Religion may seem to be on the rise in the U.S., but a new book called "Shopping for God" says it may have more to do with marketing than spirituality. Lisa Napoli talks to author James Twitchell.

TEXT OF INTERVIEW

Lisa Napoli: What’s the difference between the shopping mall and this crop of megachurches led by preachers with big personalities?

A new book called “Shopping for God” says not all that much. Author James Twitchell says a seeming surge in religious interest in this country doesn’t have as much to do with spirituality as it has to do with marketing.

James Twitchell: When the product is very similar, then the marketing starts to take over. You take a product like water, which you can get out of the tap for nothing, somebody can come along and say, “Oh, this is Fiji water,” or “This is Dasani water.” And you can pay, you know, a buck 59 for 9 ounces of it. And it’s here in this world, where branding — something we do to soap and bottled water — we now are self-consciously doing to denominations.

Napoli: And we always have done that, but it just seems to have taken on a bigger life.

Twitchell: Well, it’s much more self-conscious now. The denominations actually have hired agencies, they have marketing campaigns, they understand all kinds of language that only marketers used to know. In other words, the world of Mammon is coming quite close to the world Jesus.

Napoli: Let’s talk a little bit about what a megachurch is, and how it can probably only have existed in the modern times.

Twitchell: Well, the easy definition of the megachurch is simply by size.
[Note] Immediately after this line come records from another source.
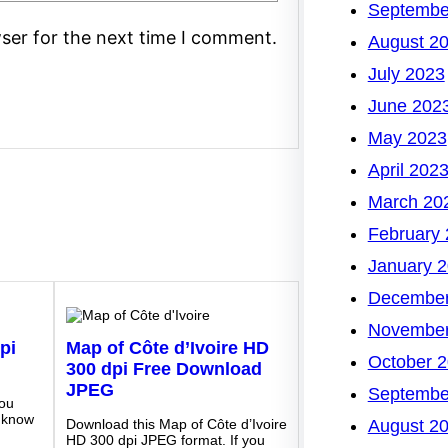
Septembe
ser for the next time I comment.
August 2
July 2023
June 202
May 2023
April 202
March 20
February
January 
December
November
pi
Map of Côte d’Ivoire HD
October 
300 dpi Free Download
JPEG
Septembe
you
 know
August 2
Download this Map of Côte d’Ivoire
HD 300 dpi JPEG format. If you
It’s any church with 2,000 or more participants. But what really has made this exciting and eruptive is that these churches have essentially commandeered the rock concert. In other words, they’ve taken music and they’ve amped it up. They’ve removed the old 18th-century hymns, they have drop-down screens, and the pastor paneur very much resembles a rock star. I mean, it’s a . . . it’s a thrill — it’s not at all the church that you remember as a child. In fact, that’s one of the selling points: this is not your father’s church.
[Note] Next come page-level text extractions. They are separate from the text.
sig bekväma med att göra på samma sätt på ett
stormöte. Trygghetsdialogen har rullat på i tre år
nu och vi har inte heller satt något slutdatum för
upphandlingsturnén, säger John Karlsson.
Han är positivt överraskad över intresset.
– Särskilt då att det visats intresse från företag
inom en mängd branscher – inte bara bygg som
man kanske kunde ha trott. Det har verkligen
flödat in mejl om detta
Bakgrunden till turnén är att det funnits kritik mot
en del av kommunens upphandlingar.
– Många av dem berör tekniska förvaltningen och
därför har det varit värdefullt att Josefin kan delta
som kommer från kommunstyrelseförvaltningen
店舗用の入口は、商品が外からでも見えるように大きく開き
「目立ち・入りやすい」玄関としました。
Napoli: In reading your book, I’m thinking a lot about what’s happened to the mom and pop hardware store — it got kind of shut out by the Home Depots of the world. That’s what you’re saying is what’s happening with small churches.
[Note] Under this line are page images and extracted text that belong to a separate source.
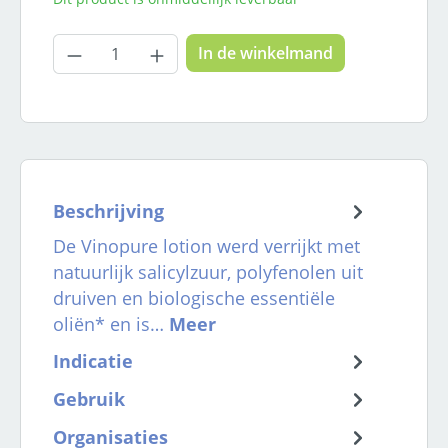
Producthoeveelheid: Voer de gewenste
In de winkelmand
Beschrijving
De Vinopure lotion werd verrijkt met
natuurlijk salicylzuur, polyfenolen uit
druiven en biologische essentiële
oliën* en is…
Meer
Indicatie
Gebruik
Organisaties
Twitchell: Small churches are dropping like flies. I mean, they disappear at the rate of about eight a day. Meanwhile, the Wal-Mart delivery system is sort of coming in and commandeering the market. And this new operation is incredibly efficient. No money is wasted, everything that happens in the megachurch stays in the megachurch.

Napoli: James Twitchell is the author of “Shopping for God.” In Los Angeles, I’m Lisa Napoli. Enjoy your day.